Philosophe espagnol, professeur à l'université de Salamanque. Estimant que l’homme concret est le véritable objet de la philosophie, il s'oppose à l’esprit cartésien et se révèle sensible aux arguments relevant du cœur. D'où l'antithèse raison/cœur incarnée par l'opposition Sancho Pança et Don Quichotte : le premier représente le sens commun, tandis que le second exprime la folie généreuse et l'espérance de l'homme en l’irrationnel. Contre toutes les formes de scientisme, la grandeur morale est la condition première de la transformation du monde. ♦ Ses méditations sur l'existence de l'homme concret, où l'on retrouve l'influence de Pascal et de Kierkegaard, font de Unamuno le précurseur de l'existentialisme contemporain.

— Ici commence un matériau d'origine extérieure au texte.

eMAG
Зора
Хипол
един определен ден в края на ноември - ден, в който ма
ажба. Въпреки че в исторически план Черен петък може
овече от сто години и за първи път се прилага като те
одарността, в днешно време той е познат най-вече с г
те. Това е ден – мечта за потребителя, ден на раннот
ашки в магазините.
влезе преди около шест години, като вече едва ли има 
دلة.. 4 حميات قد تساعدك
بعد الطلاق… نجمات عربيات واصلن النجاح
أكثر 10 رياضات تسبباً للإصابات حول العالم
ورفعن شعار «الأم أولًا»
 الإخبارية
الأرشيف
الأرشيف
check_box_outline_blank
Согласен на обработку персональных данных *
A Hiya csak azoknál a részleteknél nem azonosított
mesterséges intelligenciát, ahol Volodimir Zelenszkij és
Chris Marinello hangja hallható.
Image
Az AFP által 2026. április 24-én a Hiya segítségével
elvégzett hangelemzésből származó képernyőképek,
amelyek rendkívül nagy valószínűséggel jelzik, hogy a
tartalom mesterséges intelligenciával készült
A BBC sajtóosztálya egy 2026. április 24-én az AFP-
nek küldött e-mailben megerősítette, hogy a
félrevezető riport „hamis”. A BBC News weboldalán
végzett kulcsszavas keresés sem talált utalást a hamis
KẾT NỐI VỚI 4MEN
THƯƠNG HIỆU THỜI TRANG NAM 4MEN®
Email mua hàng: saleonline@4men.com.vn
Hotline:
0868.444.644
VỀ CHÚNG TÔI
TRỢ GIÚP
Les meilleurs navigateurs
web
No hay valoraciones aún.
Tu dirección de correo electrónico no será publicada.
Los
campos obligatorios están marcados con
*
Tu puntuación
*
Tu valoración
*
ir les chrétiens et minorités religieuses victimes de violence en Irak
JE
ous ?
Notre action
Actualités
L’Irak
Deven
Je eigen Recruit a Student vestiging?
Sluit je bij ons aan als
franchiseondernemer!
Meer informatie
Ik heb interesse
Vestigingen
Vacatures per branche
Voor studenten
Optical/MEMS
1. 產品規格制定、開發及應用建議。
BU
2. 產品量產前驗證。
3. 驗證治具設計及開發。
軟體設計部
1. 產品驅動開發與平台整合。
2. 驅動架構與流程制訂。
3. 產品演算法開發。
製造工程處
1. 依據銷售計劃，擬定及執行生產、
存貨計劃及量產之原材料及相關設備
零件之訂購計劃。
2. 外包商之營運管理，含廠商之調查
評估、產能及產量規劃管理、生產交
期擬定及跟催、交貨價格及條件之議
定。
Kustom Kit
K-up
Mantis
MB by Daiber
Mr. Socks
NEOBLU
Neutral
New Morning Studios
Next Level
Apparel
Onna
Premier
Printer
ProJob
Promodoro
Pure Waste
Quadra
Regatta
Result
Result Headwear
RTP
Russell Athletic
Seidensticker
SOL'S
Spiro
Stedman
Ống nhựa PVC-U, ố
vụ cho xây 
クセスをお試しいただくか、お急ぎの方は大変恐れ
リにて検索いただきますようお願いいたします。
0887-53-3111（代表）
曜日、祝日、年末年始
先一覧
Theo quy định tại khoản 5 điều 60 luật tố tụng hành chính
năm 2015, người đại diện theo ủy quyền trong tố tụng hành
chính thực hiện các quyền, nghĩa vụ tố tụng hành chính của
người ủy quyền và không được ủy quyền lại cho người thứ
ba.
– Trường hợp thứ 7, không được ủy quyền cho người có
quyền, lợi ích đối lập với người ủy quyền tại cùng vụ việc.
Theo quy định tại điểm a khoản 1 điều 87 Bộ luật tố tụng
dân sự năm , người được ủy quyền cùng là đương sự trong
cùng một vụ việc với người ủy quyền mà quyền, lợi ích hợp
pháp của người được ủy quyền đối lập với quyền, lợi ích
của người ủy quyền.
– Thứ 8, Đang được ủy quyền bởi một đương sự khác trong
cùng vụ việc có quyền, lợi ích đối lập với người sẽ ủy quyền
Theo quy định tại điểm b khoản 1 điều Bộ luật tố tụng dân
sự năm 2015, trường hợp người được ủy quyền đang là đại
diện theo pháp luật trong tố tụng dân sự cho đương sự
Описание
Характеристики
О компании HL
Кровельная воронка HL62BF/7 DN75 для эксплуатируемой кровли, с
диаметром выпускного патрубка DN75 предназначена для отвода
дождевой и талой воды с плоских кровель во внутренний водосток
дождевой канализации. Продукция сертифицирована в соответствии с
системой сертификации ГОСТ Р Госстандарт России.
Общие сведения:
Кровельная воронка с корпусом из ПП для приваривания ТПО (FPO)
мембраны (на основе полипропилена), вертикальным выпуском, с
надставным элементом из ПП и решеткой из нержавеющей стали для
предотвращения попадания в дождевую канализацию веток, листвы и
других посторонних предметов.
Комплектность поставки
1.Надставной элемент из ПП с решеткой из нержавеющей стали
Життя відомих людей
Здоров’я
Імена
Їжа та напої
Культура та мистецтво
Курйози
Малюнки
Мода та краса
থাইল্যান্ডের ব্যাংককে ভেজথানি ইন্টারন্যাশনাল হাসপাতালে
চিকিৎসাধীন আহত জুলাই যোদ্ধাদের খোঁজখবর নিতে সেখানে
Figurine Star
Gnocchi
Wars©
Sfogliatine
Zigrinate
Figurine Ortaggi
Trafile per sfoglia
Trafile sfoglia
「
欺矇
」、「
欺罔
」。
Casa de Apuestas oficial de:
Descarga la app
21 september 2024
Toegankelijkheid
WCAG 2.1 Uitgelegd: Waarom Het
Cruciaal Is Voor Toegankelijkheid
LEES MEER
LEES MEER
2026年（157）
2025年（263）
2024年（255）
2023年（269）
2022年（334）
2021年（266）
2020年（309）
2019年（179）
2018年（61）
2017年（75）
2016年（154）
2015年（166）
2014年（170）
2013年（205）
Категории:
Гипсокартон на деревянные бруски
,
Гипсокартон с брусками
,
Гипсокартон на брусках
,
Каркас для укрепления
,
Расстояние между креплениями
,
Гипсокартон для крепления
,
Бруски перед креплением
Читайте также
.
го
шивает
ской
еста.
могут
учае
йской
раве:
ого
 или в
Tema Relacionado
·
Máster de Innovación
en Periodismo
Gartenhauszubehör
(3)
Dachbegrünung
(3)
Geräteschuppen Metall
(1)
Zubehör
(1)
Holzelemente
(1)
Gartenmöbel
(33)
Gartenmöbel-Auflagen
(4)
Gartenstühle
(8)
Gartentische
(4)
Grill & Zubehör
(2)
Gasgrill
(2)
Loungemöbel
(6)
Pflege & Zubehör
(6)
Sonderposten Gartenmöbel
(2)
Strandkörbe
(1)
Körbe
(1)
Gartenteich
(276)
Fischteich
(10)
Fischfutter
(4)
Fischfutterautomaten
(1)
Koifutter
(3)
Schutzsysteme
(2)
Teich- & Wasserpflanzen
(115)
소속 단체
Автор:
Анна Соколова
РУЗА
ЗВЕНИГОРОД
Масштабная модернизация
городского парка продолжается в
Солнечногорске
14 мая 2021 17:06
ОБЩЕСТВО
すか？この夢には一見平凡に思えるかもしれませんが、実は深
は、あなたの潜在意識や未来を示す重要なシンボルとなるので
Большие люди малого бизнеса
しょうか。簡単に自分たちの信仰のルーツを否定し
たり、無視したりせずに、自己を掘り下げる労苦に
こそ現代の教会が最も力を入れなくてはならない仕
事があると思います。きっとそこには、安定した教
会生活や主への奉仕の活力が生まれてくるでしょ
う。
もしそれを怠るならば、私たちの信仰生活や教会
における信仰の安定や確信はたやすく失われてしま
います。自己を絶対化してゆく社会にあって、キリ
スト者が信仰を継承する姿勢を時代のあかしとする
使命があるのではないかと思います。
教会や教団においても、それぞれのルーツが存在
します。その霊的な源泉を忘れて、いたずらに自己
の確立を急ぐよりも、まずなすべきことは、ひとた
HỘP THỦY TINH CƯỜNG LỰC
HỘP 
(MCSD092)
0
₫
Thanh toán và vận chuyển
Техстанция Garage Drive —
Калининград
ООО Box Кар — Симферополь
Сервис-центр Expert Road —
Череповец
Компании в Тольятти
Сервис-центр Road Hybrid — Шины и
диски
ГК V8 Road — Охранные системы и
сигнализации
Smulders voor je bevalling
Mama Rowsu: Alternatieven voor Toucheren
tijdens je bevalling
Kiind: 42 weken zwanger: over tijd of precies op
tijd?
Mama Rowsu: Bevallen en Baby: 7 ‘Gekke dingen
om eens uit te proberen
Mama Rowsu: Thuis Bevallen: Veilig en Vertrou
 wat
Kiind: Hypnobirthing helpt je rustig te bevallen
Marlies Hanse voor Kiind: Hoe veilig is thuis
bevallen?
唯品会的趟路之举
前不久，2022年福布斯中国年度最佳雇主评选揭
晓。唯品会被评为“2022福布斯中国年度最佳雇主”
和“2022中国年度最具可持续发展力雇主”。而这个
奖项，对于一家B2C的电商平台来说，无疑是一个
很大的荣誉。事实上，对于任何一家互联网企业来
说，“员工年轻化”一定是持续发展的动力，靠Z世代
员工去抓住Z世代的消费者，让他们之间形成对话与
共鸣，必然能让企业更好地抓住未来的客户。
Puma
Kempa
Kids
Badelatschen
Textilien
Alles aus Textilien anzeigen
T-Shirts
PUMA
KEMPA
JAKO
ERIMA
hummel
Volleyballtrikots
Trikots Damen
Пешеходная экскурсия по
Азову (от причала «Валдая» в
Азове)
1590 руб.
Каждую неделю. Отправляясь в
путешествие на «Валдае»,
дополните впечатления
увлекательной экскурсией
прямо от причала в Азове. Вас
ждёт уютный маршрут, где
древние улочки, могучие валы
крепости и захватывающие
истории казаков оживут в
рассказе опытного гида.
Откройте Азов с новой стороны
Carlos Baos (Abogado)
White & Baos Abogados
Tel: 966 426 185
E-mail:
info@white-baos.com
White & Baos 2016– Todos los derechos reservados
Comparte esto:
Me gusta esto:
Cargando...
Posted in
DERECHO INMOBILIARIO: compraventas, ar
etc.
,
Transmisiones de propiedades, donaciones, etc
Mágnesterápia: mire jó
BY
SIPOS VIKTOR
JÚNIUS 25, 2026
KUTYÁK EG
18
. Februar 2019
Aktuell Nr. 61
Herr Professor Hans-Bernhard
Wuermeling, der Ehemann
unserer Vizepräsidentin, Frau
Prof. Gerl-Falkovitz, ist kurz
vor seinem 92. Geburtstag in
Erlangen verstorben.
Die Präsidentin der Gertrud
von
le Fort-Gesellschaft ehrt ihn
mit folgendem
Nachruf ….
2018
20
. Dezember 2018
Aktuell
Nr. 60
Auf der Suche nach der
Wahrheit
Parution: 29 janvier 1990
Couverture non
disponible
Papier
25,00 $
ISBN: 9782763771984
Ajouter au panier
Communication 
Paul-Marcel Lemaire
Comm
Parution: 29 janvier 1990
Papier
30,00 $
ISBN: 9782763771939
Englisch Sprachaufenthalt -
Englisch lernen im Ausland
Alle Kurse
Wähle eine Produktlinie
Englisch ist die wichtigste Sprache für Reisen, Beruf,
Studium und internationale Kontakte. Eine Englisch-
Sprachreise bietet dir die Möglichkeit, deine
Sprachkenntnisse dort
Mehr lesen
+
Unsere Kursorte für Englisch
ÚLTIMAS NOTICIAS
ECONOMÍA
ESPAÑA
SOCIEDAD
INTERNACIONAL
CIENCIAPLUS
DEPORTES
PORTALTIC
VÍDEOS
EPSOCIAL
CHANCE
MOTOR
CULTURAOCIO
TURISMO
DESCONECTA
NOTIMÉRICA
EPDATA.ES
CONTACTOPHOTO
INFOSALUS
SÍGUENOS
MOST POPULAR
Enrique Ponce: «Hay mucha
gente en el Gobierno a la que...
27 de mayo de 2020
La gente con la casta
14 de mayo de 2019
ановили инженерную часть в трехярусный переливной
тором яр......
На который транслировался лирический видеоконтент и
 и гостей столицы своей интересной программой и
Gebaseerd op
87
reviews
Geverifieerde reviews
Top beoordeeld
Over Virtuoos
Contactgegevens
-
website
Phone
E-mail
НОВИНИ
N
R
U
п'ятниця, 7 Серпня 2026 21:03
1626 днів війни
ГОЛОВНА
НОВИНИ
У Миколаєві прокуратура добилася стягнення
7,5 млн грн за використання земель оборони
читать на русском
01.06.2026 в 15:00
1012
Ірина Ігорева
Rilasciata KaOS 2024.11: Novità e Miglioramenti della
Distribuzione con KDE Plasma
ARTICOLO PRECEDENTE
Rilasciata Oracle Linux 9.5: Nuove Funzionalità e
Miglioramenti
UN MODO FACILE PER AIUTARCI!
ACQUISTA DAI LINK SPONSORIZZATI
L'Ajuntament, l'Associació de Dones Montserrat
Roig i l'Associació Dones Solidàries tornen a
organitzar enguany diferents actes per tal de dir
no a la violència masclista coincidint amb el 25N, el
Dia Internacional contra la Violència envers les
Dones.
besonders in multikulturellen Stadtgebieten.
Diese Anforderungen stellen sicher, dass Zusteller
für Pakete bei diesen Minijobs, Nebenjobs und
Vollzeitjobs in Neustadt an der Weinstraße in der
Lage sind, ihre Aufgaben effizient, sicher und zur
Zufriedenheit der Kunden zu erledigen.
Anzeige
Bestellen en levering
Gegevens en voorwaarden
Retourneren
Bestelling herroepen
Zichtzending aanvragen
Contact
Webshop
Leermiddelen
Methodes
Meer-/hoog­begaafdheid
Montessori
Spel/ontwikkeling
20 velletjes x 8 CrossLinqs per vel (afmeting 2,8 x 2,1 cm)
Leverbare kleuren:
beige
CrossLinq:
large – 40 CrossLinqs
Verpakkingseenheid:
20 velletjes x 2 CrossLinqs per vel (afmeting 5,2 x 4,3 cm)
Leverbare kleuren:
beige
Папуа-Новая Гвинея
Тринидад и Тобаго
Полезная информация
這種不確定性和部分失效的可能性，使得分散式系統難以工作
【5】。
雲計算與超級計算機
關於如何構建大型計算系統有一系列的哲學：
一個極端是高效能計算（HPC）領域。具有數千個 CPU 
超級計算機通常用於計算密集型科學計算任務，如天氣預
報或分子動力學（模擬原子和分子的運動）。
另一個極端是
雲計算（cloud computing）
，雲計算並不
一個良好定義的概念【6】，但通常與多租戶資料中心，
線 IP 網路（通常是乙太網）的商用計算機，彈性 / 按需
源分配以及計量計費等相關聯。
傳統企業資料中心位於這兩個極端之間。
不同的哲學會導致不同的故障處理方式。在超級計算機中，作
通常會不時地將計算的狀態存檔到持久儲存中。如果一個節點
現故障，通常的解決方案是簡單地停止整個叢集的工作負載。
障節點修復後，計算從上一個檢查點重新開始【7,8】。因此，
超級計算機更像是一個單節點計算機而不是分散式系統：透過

Le sens premier de la vie se traduit par une « soif d'immortalité » que ne saurait satisfaire la science. Or, le sentiment humain de finitude lié à l'envie « d'être-tout » engendre une conscience tourmentée et tragique. Finalement, c'est au cœur même de sa finitude que l'homme - du moins le croyant -trouve l'espoir, dans un combat qui donne un sens à sa vie : « La lutte pour la vie est la vie même. » Œuvres principales : La Vie de Don Quichotte et de Sancho Pança (1905) ; Le Sentiment tragique de la vie chez les hommes et chez les peuples (1913) ; L'Agonie du christianisme (1926).



♦ « Quoique sa méthode ne m attire pas, je suis le premier à admirer l’étrange attrait de sa figure, silhouette démesurée de mystique énergumène qui se dresse sur le fond sinistre et stérile de l’abrutissement péninsulaire, martelant du tronc de chêne de son moi les têtes celtibères... » Ortega y Gasset, 1908. ♦ « Laissant de côté la pure littérature, c’est l’esprit le plus représentatif de l’Espagne de nos jours. Il est pour son pays quelque chose de semblable à ce que fut Carlyle pour l’Angleterre et Fichte pour l'Allemagne. » Giovanni Papini. ♦ « Avec Unamuno, nous touchons le fond du nihilisme espagnol. » Jean Cassou.